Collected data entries
>>>>
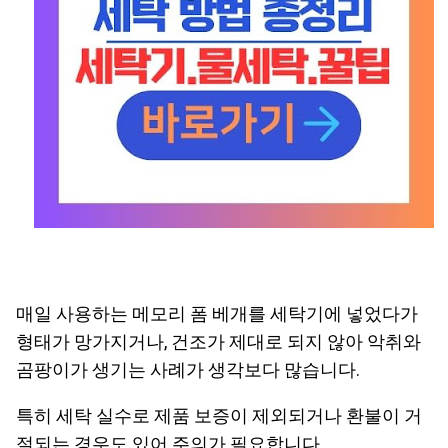
매일 사용하는 메모리 폼 베개를 세탁기에 넣었다가
형태가 망가지거나, 건조가 제대로 되지 않아 악취와
곰팡이가 생기는 사례가 생각보다 많습니다.
특히 세탁 실수로 제품 보증이 제외되거나 환불이 거
절되는 경우도 있어 주의가 필요합니다.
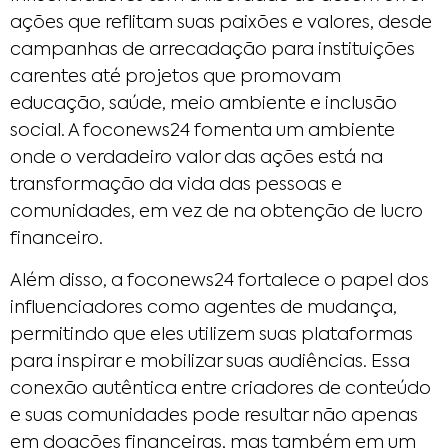
ações que reflitam suas paixões e valores, desde
campanhas de arrecadação para instituições
carentes até projetos que promovam
educação, saúde, meio ambiente e inclusão
social. A foconews24 fomenta um ambiente
onde o verdadeiro valor das ações está na
transformação da vida das pessoas e
comunidades, em vez de na obtenção de lucro
financeiro.
Além disso, a foconews24 fortalece o papel dos
influenciadores como agentes de mudança,
permitindo que eles utilizem suas plataformas
para inspirar e mobilizar suas audiências. Essa
conexão autêntica entre criadores de conteúdo
e suas comunidades pode resultar não apenas
em doações financeiras, mas também em um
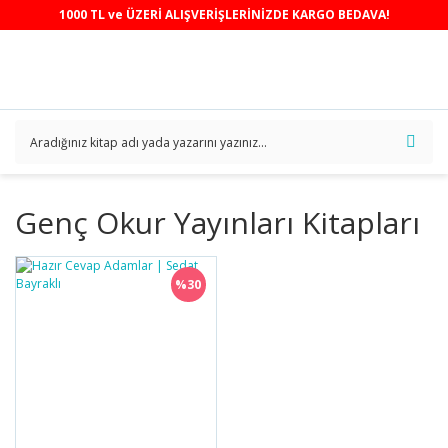
1000 TL ve ÜZERİ ALIŞVERİŞLERİNİZDE KARGO BEDAVA!
Genç Okur Yayınları Kitapları
%30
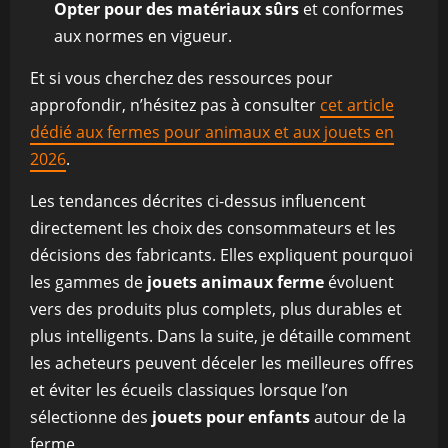
Opter pour des matériaux sûrs
et conformes
aux normes en vigueur.
Et si vous cherchez des ressources pour
approfondir, n’hésitez pas à consulter
cet article
dédié aux fermes pour animaux et aux jouets en
2026
.
Les tendances décrites ci-dessus influencent
directement les choix des consommateurs et les
décisions des fabricants. Elles expliquent pourquoi
les gammes de
jouets animaux ferme
évoluent
vers des produits plus complets, plus durables et
plus intelligents. Dans la suite, je détaille comment
les acheteurs peuvent déceler les meilleures offres
et éviter les écueils classiques lorsque l’on
sélectionne des
jouets pour enfants
autour de la
ferme.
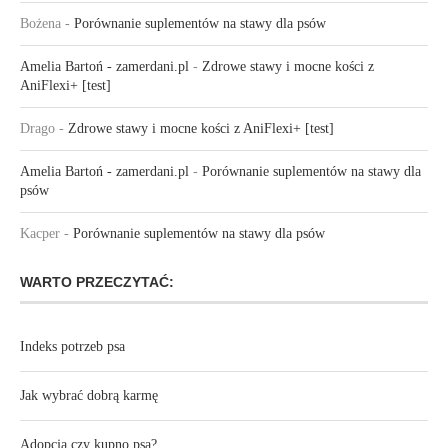
Bożena
-
Porównanie suplementów na stawy dla psów
Amelia Bartoń - zamerdani.pl
-
Zdrowe stawy i mocne kości z
AniFlexi+ [test]
Drago
-
Zdrowe stawy i mocne kości z AniFlexi+ [test]
Amelia Bartoń - zamerdani.pl
-
Porównanie suplementów na stawy dla
psów
Kacper
-
Porównanie suplementów na stawy dla psów
WARTO PRZECZYTAĆ:
Indeks potrzeb psa
Jak wybrać dobrą karmę
Adopcja czy kupno psa?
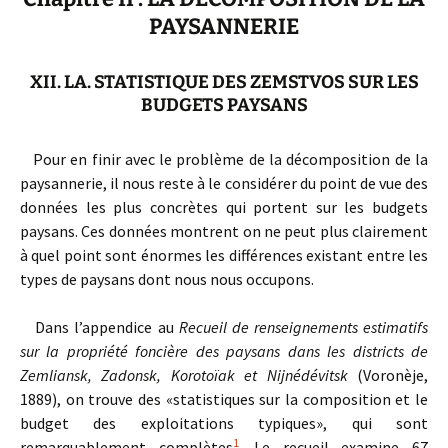
PAYSANNERIE
XII. LA. STATISTIQUE DES ZEMSTVOS SUR LES
BUDGETS PAYSANS
Pour en finir avec le problème de la décomposition de la
paysannerie, il nous reste à le considérer du point de vue des
données les plus concrètes qui portent sur les budgets
paysans. Ces données montrent on ne peut plus clairement
à quel point sont énormes les différences existant entre les
types de paysans dont nous nous occupons.
Dans l’appendice au
Recueil de renseignements estimatifs
sur la propriété foncière des paysans dans les districts de
Zemliansk, Zadonsk, Korotoïak et Nijnédévitsk
(Voronèje,
1889), on trouve des «statistiques sur la composition et le
budget des exploitations typiques», qui sont
1
remarquablement complètes
. Le recueil examine 67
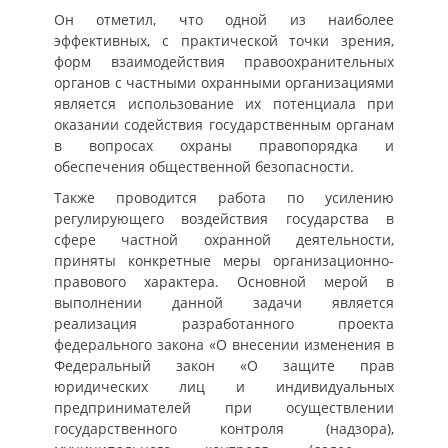
Он отметил, что одной из наиболее
эффективных, с практической точки зрения,
форм взаимодействия правоохранительных
органов с частными охранными организациями
является использование их потенциала при
оказании содействия государственным органам
в вопросах охраны правопорядка и
обеспечения общественной безопасности.
Также проводится работа по усилению
регулирующего воздействия государства в
сфере частной охранной деятельности,
приняты конкретные меры организационно-
правового характера. Основной мерой в
выполнении данной задачи является
реализация разработанного проекта
федерального закона «О внесении изменения в
Федеральный закон «О защите прав
юридических лиц и индивидуальных
предпринимателей при осуществлении
государственного контроля (надзора),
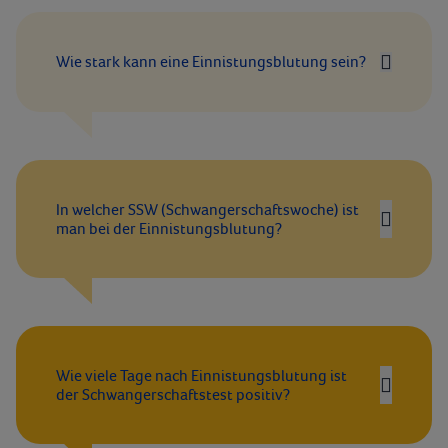
Wie stark kann eine Einnistungsblutung sein?
In welcher SSW (Schwangerschaftswoche) ist
man bei der Einnistungsblutung?
Wie viele Tage nach Einnistungsblutung ist
der Schwangerschaftstest positiv?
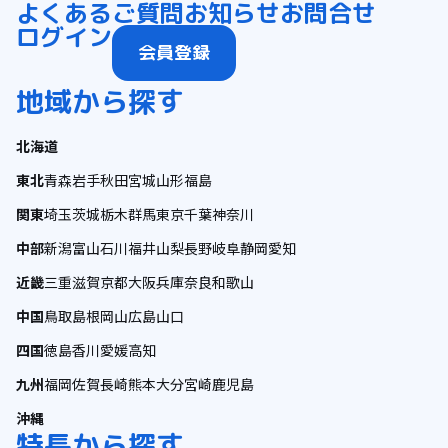
よくあるご質問
お知らせ
お問合せ
ログイン
会員登録
地域から探す
北海道
東北
青森
岩手
秋田
宮城
山形
福島
関東
埼玉
茨城
栃木
群馬
東京
千葉
神奈川
中部
新潟
富山
石川
福井
山梨
長野
岐阜
静岡
愛知
近畿
三重
滋賀
京都
大阪
兵庫
奈良
和歌山
中国
鳥取
島根
岡山
広島
山口
四国
徳島
香川
愛媛
高知
九州
福岡
佐賀
長崎
熊本
大分
宮崎
鹿児島
沖縄
特長から探す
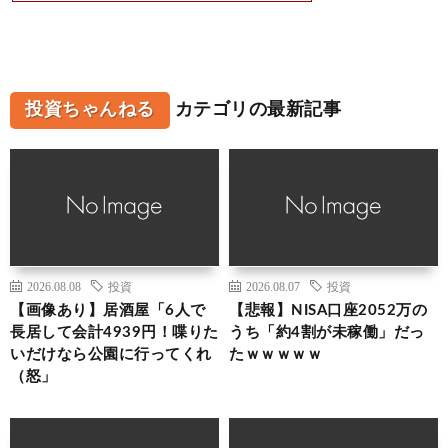
投資ちゃんねる
カテゴリの最新記事
2026.08.08
投資
2026.08.07
投資
【画像あり】居酒屋「6人で
【悲報】NISA口座2052万の
長居して会計4939円！喋りた
うち「約4割が未稼働」だっ
いだけなら公園に行ってくれ
たｗｗｗｗｗ
（怒」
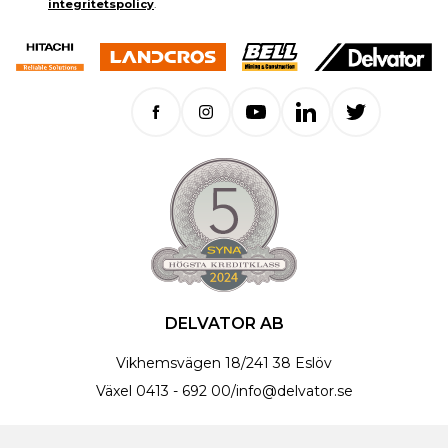
integritetspolicy
.
DELVATOR AB
Vikhemsvägen 18
/
241 38 Eslöv
Växel
0413 - 692 00
/
info@delvator.se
<<<<
* _What this task involves_
Which lines of the data include "stawy"? Copy each of them.

* _Task output_
Porównanie suplementów na stawy dla psów
Zdrowe stawy i mocne kości z
Zdrowe stawy i mocne kości z AniFlexi+ [test]
Porównanie suplementów na stawy dla
Porównanie suplementów na stawy dla psów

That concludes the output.